* _The problem_
Your answer must be the full set of records, copied exactly, with no pictures in it.

* _Information_
---
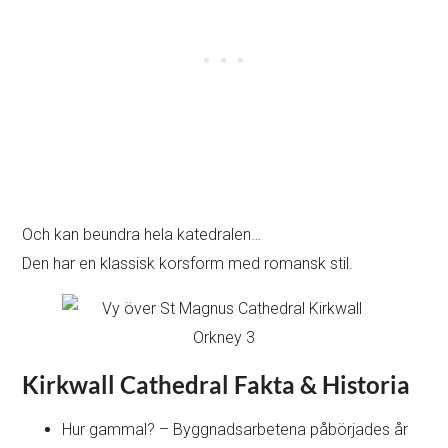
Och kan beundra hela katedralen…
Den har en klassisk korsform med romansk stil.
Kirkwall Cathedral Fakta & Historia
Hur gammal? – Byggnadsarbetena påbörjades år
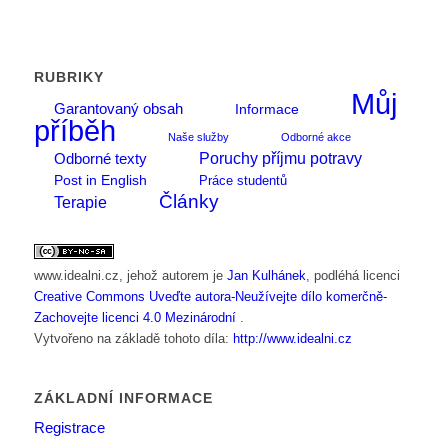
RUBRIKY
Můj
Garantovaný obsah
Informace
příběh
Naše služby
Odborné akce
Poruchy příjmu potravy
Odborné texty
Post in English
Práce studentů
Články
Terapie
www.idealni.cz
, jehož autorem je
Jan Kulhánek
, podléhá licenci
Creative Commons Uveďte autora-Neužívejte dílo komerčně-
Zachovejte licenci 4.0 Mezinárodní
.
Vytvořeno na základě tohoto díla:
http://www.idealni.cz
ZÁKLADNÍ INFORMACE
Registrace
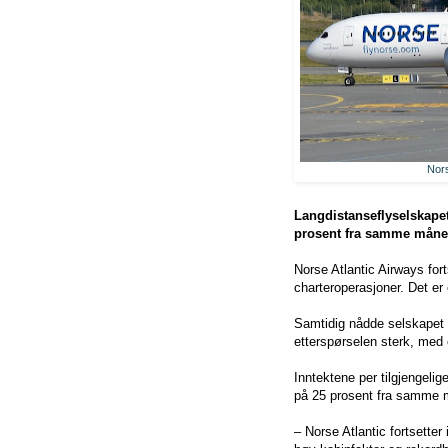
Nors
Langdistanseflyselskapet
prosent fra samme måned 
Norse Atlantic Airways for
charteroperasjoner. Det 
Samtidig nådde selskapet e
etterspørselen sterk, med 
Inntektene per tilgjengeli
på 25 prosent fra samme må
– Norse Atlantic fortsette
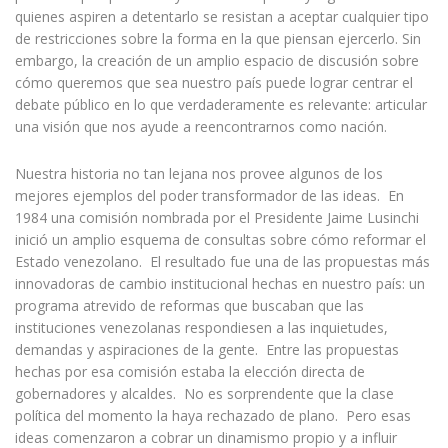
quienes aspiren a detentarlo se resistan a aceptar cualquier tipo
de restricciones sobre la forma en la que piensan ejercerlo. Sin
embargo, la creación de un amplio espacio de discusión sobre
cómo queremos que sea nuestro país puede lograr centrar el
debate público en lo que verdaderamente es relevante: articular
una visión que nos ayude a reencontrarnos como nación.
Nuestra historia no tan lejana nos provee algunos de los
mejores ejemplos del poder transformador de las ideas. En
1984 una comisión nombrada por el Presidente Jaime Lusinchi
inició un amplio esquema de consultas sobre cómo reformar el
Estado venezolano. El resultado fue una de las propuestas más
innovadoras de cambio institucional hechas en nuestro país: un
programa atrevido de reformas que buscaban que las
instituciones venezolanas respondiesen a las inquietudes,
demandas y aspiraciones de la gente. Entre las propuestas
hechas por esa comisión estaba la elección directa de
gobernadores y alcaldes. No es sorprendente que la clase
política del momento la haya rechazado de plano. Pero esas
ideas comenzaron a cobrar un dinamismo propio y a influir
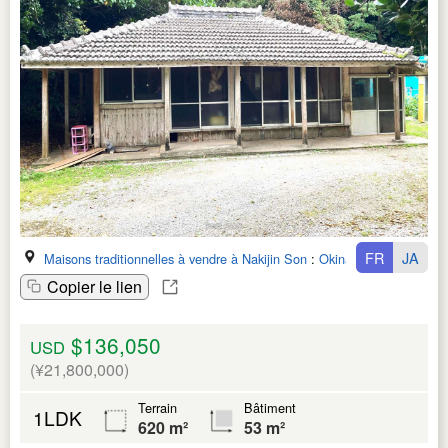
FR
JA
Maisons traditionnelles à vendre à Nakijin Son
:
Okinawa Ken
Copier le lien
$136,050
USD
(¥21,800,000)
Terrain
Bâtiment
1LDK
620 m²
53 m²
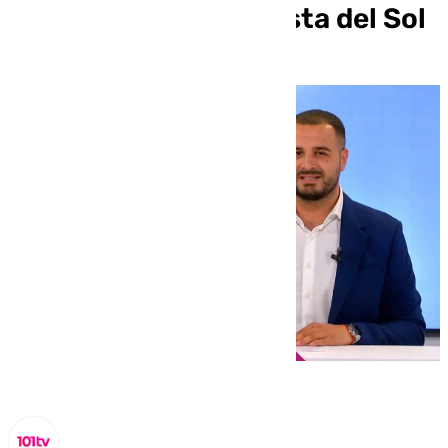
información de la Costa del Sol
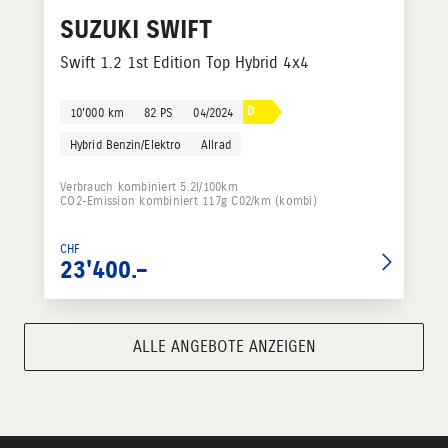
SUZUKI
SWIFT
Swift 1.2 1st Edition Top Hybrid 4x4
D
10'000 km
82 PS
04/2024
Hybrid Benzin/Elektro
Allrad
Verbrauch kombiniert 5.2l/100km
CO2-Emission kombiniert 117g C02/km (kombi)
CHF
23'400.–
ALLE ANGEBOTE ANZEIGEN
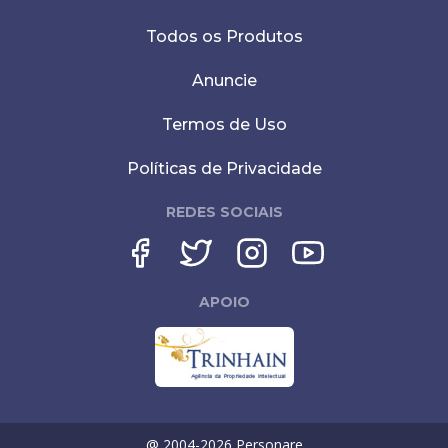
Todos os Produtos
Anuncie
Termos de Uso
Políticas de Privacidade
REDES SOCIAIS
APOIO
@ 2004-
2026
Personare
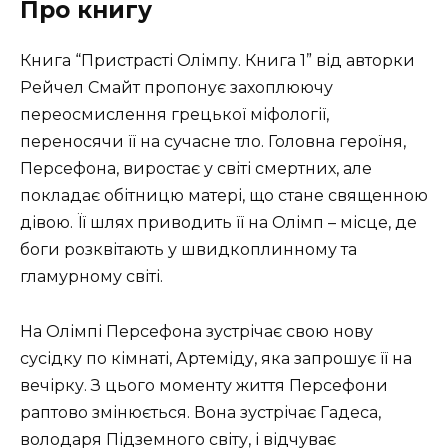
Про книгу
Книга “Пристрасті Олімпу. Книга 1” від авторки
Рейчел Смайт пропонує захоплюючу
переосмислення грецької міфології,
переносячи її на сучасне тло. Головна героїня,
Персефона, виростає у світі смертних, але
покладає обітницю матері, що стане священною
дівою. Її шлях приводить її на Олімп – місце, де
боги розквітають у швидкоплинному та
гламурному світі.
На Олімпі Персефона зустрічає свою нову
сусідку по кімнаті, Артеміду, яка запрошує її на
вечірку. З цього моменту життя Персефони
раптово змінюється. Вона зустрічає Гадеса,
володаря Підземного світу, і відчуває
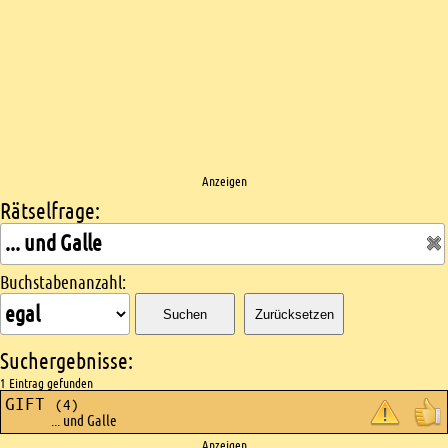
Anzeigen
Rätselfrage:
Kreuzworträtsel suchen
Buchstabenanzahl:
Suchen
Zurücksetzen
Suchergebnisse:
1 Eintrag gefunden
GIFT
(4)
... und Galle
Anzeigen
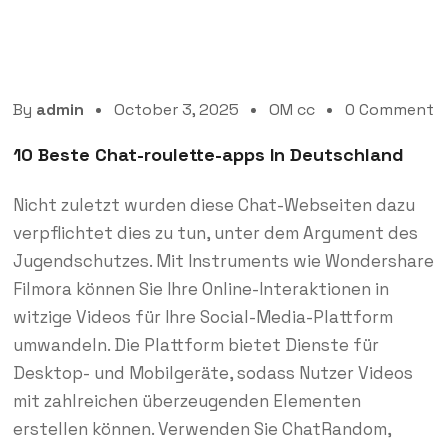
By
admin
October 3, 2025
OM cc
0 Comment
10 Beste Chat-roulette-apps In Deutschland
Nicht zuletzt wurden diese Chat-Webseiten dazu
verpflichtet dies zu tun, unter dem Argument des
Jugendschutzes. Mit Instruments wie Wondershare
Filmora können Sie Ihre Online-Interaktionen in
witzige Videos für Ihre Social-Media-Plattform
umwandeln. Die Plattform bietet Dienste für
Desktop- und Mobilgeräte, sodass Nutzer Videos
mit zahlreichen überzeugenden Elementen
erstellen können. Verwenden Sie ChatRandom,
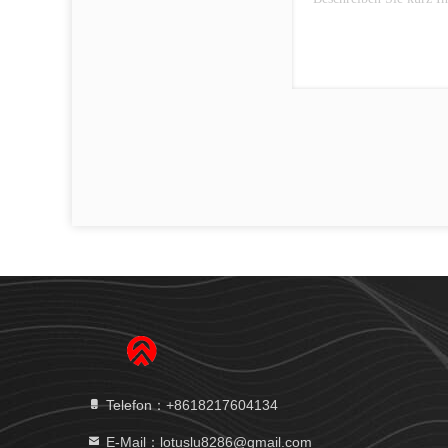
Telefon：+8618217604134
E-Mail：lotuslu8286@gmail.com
---
* _The completed task_
Och kan beundra hela katedralen…
Den har en klassisk korsform med romansk stil.
Kirkwall Cathedral Fakta & Historia
Hur gammal? – Byggnadsarbetena påbörjades år
RUBRIKY
Můj
Garantovaný obsah
Informace
příběh
Naše služby
Odborné akce
Poruchy příjmu potravy
Odborné texty
Post in English
Práce studentů
Články
Terapie
www.idealni.cz
, jehož autorem je
Jan Kulhánek
, podléhá licenci
Creative Commons Uveďte autora-Neužívejte dílo komerčně-
Zachovejte licenci 4.0 Mezinárodní
.
Vytvořeno na základě tohoto díla:
http://www.idealni.cz
ZÁKLADNÍ INFORMACE
Registrace
Nors
Langdistanseflyselskapet
prosent fra samme måned 
Norse Atlantic Airways for
charteroperasjoner. Det 
Samtidig nådde selskapet e
etterspørselen sterk, med 
Inntektene per tilgjengeli
på 25 prosent fra samme må
– Norse Atlantic fortsette
quienes aspiren a detentarlo se resistan a aceptar cualquier tipo
de restricciones sobre la forma en la que piensan ejercerlo. Sin
embargo, la creación de un amplio espacio de discusión sobre
cómo queremos que sea nuestro país puede lograr centrar el
debate público en lo que verdaderamente es relevante: articular
una visión que nos ayude a reencontrarnos como nación.
Nuestra historia no tan lejana nos provee algunos de los
mejores ejemplos del poder transformador de las ideas. En
1984 una comisión nombrada por el Presidente Jaime Lusinchi
inició un amplio esquema de consultas sobre cómo reformar el
Estado venezolano. El resultado fue una de las propuestas más
innovadoras de cambio institucional hechas en nuestro país: un
programa atrevido de reformas que buscaban que las
instituciones venezolanas respondiesen a las inquietudes,
demandas y aspiraciones de la gente. Entre las propuestas
hechas por esa comisión estaba la elección directa de
gobernadores y alcaldes. No es sorprendente que la clase
política del momento la haya rechazado de plano. Pero esas
ideas comenzaron a cobrar un dinamismo propio y a influir
FR
JA
Maisons traditionnelles à vendre à Nakijin Son
:
Okinawa Ken
Copier le lien
$136,050
USD
(¥21,800,000)
Terrain
Bâtiment
1LDK
620 m²
53 m²
información de la Costa del Sol
SUZUKI
SWIFT
Swift 1.2 1st Edition Top Hybrid 4x4
D
10'000 km
82 PS
04/2024
Hybrid Benzin/Elektro
Allrad
Verbrauch kombiniert 5.2l/100km
CO2-Emission kombiniert 117g C02/km (kombi)
CHF
23'400.–
ALLE ANGEBOTE ANZEIGEN
Todos os Produtos
Anuncie
Termos de Uso
Políticas de Privacidade
REDES SOCIAIS
APOIO
@ 2004-
2026
Personare
Про книгу
Книга “Пристрасті Олімпу. Книга 1” від авторки
Рейчел Смайт пропонує захоплюючу
переосмислення грецької міфології,
переносячи її на сучасне тло. Головна героїня,
Персефона, виростає у світі смертних, але
покладає обітницю матері, що стане священною
дівою. Її шлях приводить її на Олімп – місце, де
боги розквітають у швидкоплинному та
гламурному світі.
На Олімпі Персефона зустрічає свою нову
сусідку по кімнаті, Артеміду, яка запрошує її на
вечірку. З цього моменту життя Персефони
раптово змінюється. Вона зустрічає Гадеса,
володаря Підземного світу, і відчуває
Anzeigen
Rätselfrage:
Kreuzworträtsel suchen
Buchstabenanzahl:
Suchen
Zurücksetzen
Suchergebnisse:
1 Eintrag gefunden
GIFT
(4)
... und Galle
Anzeigen
By
admin
October 3, 2025
OM cc
0 Comment
10 Beste Chat-roulette-apps In Deutschland
Nicht zuletzt wurden diese Chat-Webseiten dazu
verpflichtet dies zu tun, unter dem Argument des
Jugendschutzes. Mit Instruments wie Wondershare
Filmora können Sie Ihre Online-Interaktionen in
witzige Videos für Ihre Social-Media-Plattform
umwandeln. Die Plattform bietet Dienste für
Desktop- und Mobilgeräte, sodass Nutzer Videos
mit zahlreichen überzeugenden Elementen
erstellen können. Verwenden Sie ChatRandom,
Telefon：+8618217604134
E-Mail：lotuslu8286@gmail.com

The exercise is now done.